Recent securitized residential mortgage loans initiated by brokers and correspondent lenders are showing notable improvements and getting closer to performing like the retail loans originators source directly from the borrower, according to Moody’s Investors Service.
Analysts attribute the narrowing performance gap to tighter lending and regulatory controls over brokers and correspondents.
Performance improvements have resulted in credit positive results for newer residential mortgage-backed securities.
The gap, however, may widen up again.
“Economic stress could expose weaknesses in third-party loans that are not yet apparent,” warns Kathy Kelbaugh, Moody’s VP, author of the report titled, “Tighter Originator Controls on Recent Third-Party Residential Mortgage Originations Decrease Risk in US RMBS.”
The risks to RMBS will vary depending on whether the party that initiates the loans is a broker or a correspondent, “and on how much oversight originators and aggregators exercise” over them, she explained.
Conclusions are based on the cumulative default rates on Fannie Mae’s and Freddie Mac’s third-party and retail-originated loans from 2000 to 2012.

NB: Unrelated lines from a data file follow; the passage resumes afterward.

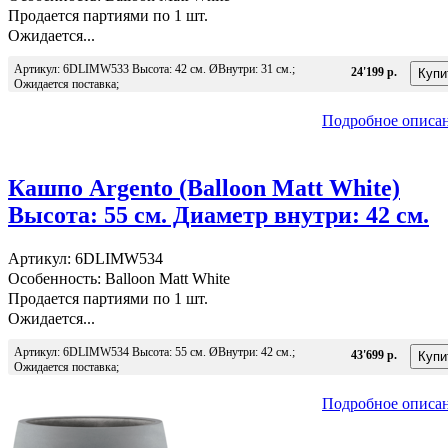
Продается партиями по 1 шт.
Ожидается...
Артикул: 6DLIMW533 Высота: 42 см. ØВнутри: 31 см.;
24'199 р.
Ожидается поставка;
Подробное описа
Кашпо Argento (Balloon Matt White)
Высота: 55 см. Диаметр внутри: 42 см.
Артикул: 6DLIMW534
Особенность: Balloon Matt White
Продается партиями по 1 шт.
Ожидается...
Артикул: 6DLIMW534 Высота: 55 см. ØВнутри: 42 см.;
43'699 р.
Ожидается поставка;
Подробное описа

Moody’s finds that recently-originated third-party loans have performed as well as, and even slightly better than, retail originations, while loans originated between 2004 and 2008 have defaulted far more frequently than retail originations.
Kelbaugh lists among the positive factors originators efforts to change processes, better screen defective credit and appraisal underwriting and fraud, including “refusing to purchase loans that a correspondent sourced from yet another third party.”
Tighter controls over broker-sourced loans using third-party fraud-detection technology also helped.